• **Items from a data source**
+++
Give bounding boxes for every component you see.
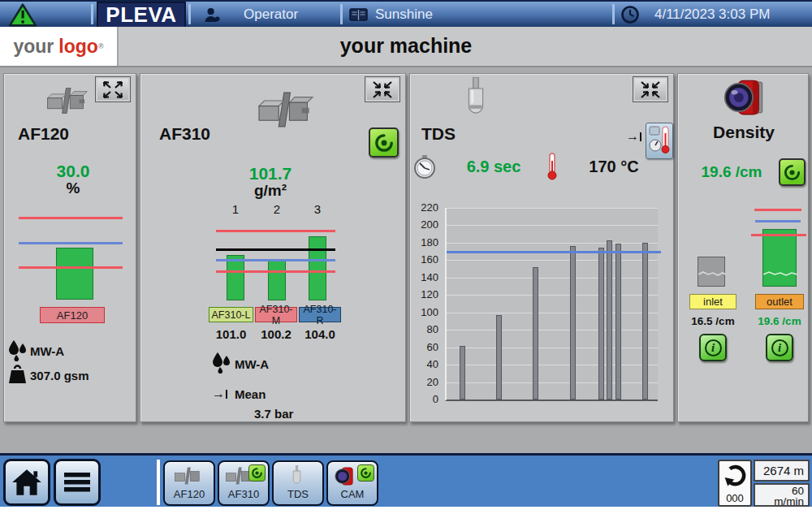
tds-ytick-label: 200 — [412, 218, 438, 231]
tds-ytick-label: 60 — [412, 341, 438, 353]
status-bar: PLEVA Operator Sunshine 4/11/2023 3:03 P… — [0, 0, 812, 27]
nav-button-tds[interactable]: TDS — [272, 460, 324, 506]
moisture-label: MW-A — [30, 344, 64, 358]
divider — [91, 4, 93, 24]
upper-limit-line — [754, 209, 801, 211]
lower-limit-line — [216, 270, 335, 273]
moisture-label: MW-A — [235, 357, 269, 371]
divider — [612, 4, 615, 24]
af310-value: 101.7 — [230, 164, 311, 184]
panel-tds: TDS → 6.9 sec 170 °C 2202001801601401201… — [409, 73, 674, 422]
counter-reset-button[interactable]: 000 — [718, 460, 752, 507]
bar-number: 1 — [227, 202, 244, 216]
outlet-value: 19.6 /cm — [749, 315, 810, 327]
expand-button[interactable] — [95, 76, 131, 102]
nav-label: TDS — [274, 488, 322, 500]
collapse-button[interactable] — [633, 76, 668, 102]
user-label: Operator — [244, 6, 298, 23]
tds-sensor-icon — [465, 77, 486, 126]
inlet-tag: inlet — [689, 294, 736, 309]
tds-chart-bar — [496, 315, 502, 400]
nav-bar: AF120 AF310 TDS CAM — [0, 453, 812, 507]
outlet-info-button[interactable]: i — [766, 334, 793, 361]
nav-button-af310[interactable]: AF310 — [218, 460, 270, 506]
af310-chart-bar-left — [227, 255, 244, 300]
upper-limit-line — [19, 217, 123, 219]
af120-sensor-icon — [46, 87, 89, 118]
home-button[interactable] — [3, 459, 50, 506]
inlet-info-button[interactable]: i — [699, 334, 727, 361]
af120-unit: % — [32, 179, 114, 197]
logo-reg-mark: ® — [98, 42, 104, 50]
header-bar: your logo ® your machine — [0, 27, 812, 67]
density-camera-icon — [723, 78, 767, 120]
reset-arrow-icon — [723, 463, 749, 494]
tds-chart-bar — [533, 267, 538, 400]
recipe-book-icon — [349, 8, 368, 25]
density-outlet-bar — [762, 229, 797, 287]
inlet-value: 16.5 /cm — [680, 315, 746, 327]
weight-icon — [9, 365, 26, 387]
speed-readout: 60 m/min — [754, 483, 810, 507]
menu-button[interactable] — [54, 459, 101, 506]
tds-ytick-label: 180 — [412, 236, 438, 248]
tds-reference-line — [447, 251, 661, 253]
af310-chart — [216, 218, 335, 300]
af310-right-tag: AF310-R — [299, 307, 341, 322]
cam-mini-icon — [335, 466, 357, 490]
density-inlet-bar — [698, 257, 725, 287]
tds-chart-bar — [642, 243, 648, 400]
nav-button-af120[interactable]: AF120 — [163, 460, 215, 506]
nav-button-cam[interactable]: CAM — [326, 460, 378, 506]
distance-readout: 2674 m — [754, 460, 810, 482]
density-outlet-chart — [753, 208, 805, 287]
tds-ytick-label: 40 — [412, 358, 438, 370]
panel-af120: AF120 30.0 % AF120 MW-A 307.0 gsm — [3, 73, 136, 422]
control-swirl-button[interactable] — [369, 127, 399, 158]
tds-plot — [445, 208, 658, 401]
panel-title: Density — [678, 123, 810, 142]
af120-tag: AF120 — [40, 307, 105, 323]
transfer-arrow-icon: → — [626, 129, 641, 144]
nav-label: AF120 — [165, 488, 214, 500]
temperature-settings-button[interactable] — [646, 123, 673, 159]
control-swirl-button[interactable] — [779, 158, 806, 186]
bar-number: 2 — [269, 202, 285, 216]
nav-label: CAM — [328, 488, 377, 500]
tds-temp-value: 170 °C — [569, 158, 659, 176]
collapse-button[interactable] — [365, 76, 400, 102]
tds-time-value: 6.9 sec — [449, 158, 538, 176]
user-button[interactable]: Operator — [199, 2, 329, 28]
tds-ytick-label: 100 — [412, 306, 438, 318]
lower-limit-line — [19, 266, 123, 269]
swirl-badge-icon — [357, 464, 374, 482]
bar-number: 3 — [309, 202, 326, 216]
density-inlet-chart — [698, 208, 725, 287]
swirl-badge-icon — [248, 464, 266, 482]
af120-value: 30.0 — [32, 162, 114, 181]
tds-chart-bar — [607, 240, 612, 400]
af310-right-value: 104.0 — [299, 327, 341, 341]
af310-sensor-icon — [257, 92, 315, 131]
tds-ytick-label: 80 — [412, 323, 438, 335]
nav-label: AF310 — [219, 488, 268, 500]
tds-chart-bar — [460, 346, 465, 400]
density-value: 19.6 /cm — [685, 163, 779, 181]
counter-value: 000 — [719, 492, 750, 504]
pressure-value: 3.7 bar — [254, 407, 293, 421]
mean-label: Mean — [235, 387, 266, 401]
mean-line — [755, 220, 801, 222]
af310-chart-bar-mid — [268, 260, 286, 300]
divider — [340, 4, 343, 24]
tds-ytick-label: 220 — [412, 201, 438, 214]
hmi-screen: PLEVA Operator Sunshine 4/11/2023 3:03 P… — [0, 0, 812, 514]
panel-title: TDS — [421, 124, 456, 144]
af310-mid-value: 100.2 — [255, 327, 297, 341]
tds-ytick-label: 140 — [412, 271, 438, 283]
logo-word: logo — [58, 36, 98, 58]
moisture-drops-icon — [8, 340, 27, 366]
tds-ytick-label: 160 — [412, 253, 438, 266]
panel-af310: AF310 101.7 g/m² 1 2 3 AF310-L AF310-M A… — [140, 73, 406, 422]
af310-left-value: 101.0 — [209, 327, 253, 341]
recipe-button[interactable]: Sunshine — [348, 2, 453, 28]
+++
• **Task directions**
Could you copy all of the entries above exactly, without the pictures?

• **Answer for the task**
Give bounding boxes for every component you see.
tds-ytick-label: 200 — [412, 218, 438, 231]
tds-ytick-label: 60 — [412, 341, 438, 353]
status-bar: PLEVA Operator Sunshine 4/11/2023 3:03 P… — [0, 0, 812, 27]
nav-button-tds[interactable]: TDS — [272, 460, 324, 506]
moisture-label: MW-A — [30, 344, 64, 358]
divider — [91, 4, 93, 24]
upper-limit-line — [754, 209, 801, 211]
lower-limit-line — [216, 270, 335, 273]
moisture-label: MW-A — [235, 357, 269, 371]
divider — [612, 4, 615, 24]
af310-value: 101.7 — [230, 164, 311, 184]
panel-tds: TDS → 6.9 sec 170 °C 2202001801601401201… — [409, 73, 674, 422]
counter-reset-button[interactable]: 000 — [718, 460, 752, 507]
bar-number: 1 — [227, 202, 244, 216]
outlet-value: 19.6 /cm — [749, 315, 810, 327]
expand-button[interactable] — [95, 76, 131, 102]
nav-label: TDS — [274, 488, 322, 500]
collapse-button[interactable] — [633, 76, 668, 102]
user-label: Operator — [244, 6, 298, 23]
tds-sensor-icon — [465, 77, 486, 126]
inlet-tag: inlet — [689, 294, 736, 309]
tds-chart-bar — [496, 315, 502, 400]
nav-bar: AF120 AF310 TDS CAM — [0, 453, 812, 507]
outlet-info-button[interactable]: i — [766, 334, 793, 361]
nav-button-af310[interactable]: AF310 — [218, 460, 270, 506]
af310-chart-bar-left — [227, 255, 244, 300]
upper-limit-line — [19, 217, 123, 219]
af120-sensor-icon — [46, 87, 89, 118]
home-button[interactable] — [3, 459, 50, 506]
inlet-info-button[interactable]: i — [699, 334, 727, 361]
af120-unit: % — [32, 179, 114, 197]
logo-reg-mark: ® — [98, 42, 104, 50]
header-bar: your logo ® your machine — [0, 27, 812, 67]
density-camera-icon — [723, 78, 767, 120]
reset-arrow-icon — [723, 463, 749, 494]
tds-chart-bar — [533, 267, 538, 400]
recipe-book-icon — [349, 8, 368, 25]
density-outlet-bar — [762, 229, 797, 287]
inlet-value: 16.5 /cm — [680, 315, 746, 327]
weight-icon — [9, 365, 26, 387]
speed-readout: 60 m/min — [754, 483, 810, 507]
menu-button[interactable] — [54, 459, 101, 506]
tds-ytick-label: 180 — [412, 236, 438, 248]
tds-reference-line — [447, 251, 661, 253]
af310-chart — [216, 218, 335, 300]
af310-right-tag: AF310-R — [299, 307, 341, 322]
cam-mini-icon — [335, 466, 357, 490]
density-inlet-bar — [698, 257, 725, 287]
tds-chart-bar — [642, 243, 648, 400]
nav-button-af120[interactable]: AF120 — [163, 460, 215, 506]
nav-button-cam[interactable]: CAM — [326, 460, 378, 506]
distance-readout: 2674 m — [754, 460, 810, 482]
density-outlet-chart — [753, 208, 805, 287]
tds-ytick-label: 40 — [412, 358, 438, 370]
panel-af120: AF120 30.0 % AF120 MW-A 307.0 gsm — [3, 73, 136, 422]
control-swirl-button[interactable] — [369, 127, 399, 158]
tds-plot — [445, 208, 658, 401]
panel-title: Density — [678, 123, 810, 142]
af120-tag: AF120 — [40, 307, 105, 323]
transfer-arrow-icon: → — [626, 129, 641, 144]
nav-label: AF120 — [165, 488, 214, 500]
temperature-settings-button[interactable] — [646, 123, 673, 159]
control-swirl-button[interactable] — [779, 158, 806, 186]
bar-number: 2 — [269, 202, 285, 216]
nav-label: CAM — [328, 488, 377, 500]
tds-temp-value: 170 °C — [569, 158, 659, 176]
collapse-button[interactable] — [365, 76, 400, 102]
tds-time-value: 6.9 sec — [449, 158, 538, 176]
user-button[interactable]: Operator — [199, 2, 329, 28]
tds-ytick-label: 100 — [412, 306, 438, 318]
lower-limit-line — [19, 266, 123, 269]
swirl-badge-icon — [357, 464, 374, 482]
bar-number: 3 — [309, 202, 326, 216]
density-inlet-chart — [698, 208, 725, 287]
swirl-badge-icon — [248, 464, 266, 482]
af120-value: 30.0 — [32, 162, 114, 181]
tds-chart-bar — [607, 240, 612, 400]
af310-right-value: 104.0 — [299, 327, 341, 341]
af310-sensor-icon — [257, 92, 315, 131]
tds-ytick-label: 80 — [412, 323, 438, 335]
nav-label: AF310 — [219, 488, 268, 500]
tds-chart-bar — [460, 346, 465, 400]
density-value: 19.6 /cm — [685, 163, 779, 181]
counter-value: 000 — [719, 492, 750, 504]
pressure-value: 3.7 bar — [254, 407, 293, 421]
mean-label: Mean — [235, 387, 266, 401]
mean-line — [755, 220, 801, 222]
af310-chart-bar-mid — [268, 260, 286, 300]
divider — [340, 4, 343, 24]
tds-ytick-label: 220 — [412, 201, 438, 214]
hmi-screen: PLEVA Operator Sunshine 4/11/2023 3:03 P… — [0, 0, 812, 514]
panel-title: TDS — [421, 124, 456, 144]
af310-mid-value: 100.2 — [255, 327, 297, 341]
tds-ytick-label: 140 — [412, 271, 438, 283]
logo-word: logo — [58, 36, 98, 58]
moisture-drops-icon — [8, 340, 27, 366]
tds-ytick-label: 160 — [412, 253, 438, 266]
panel-af310: AF310 101.7 g/m² 1 2 3 AF310-L AF310-M A… — [140, 73, 406, 422]
af310-left-value: 101.0 — [209, 327, 253, 341]
recipe-button[interactable]: Sunshine — [348, 2, 453, 28]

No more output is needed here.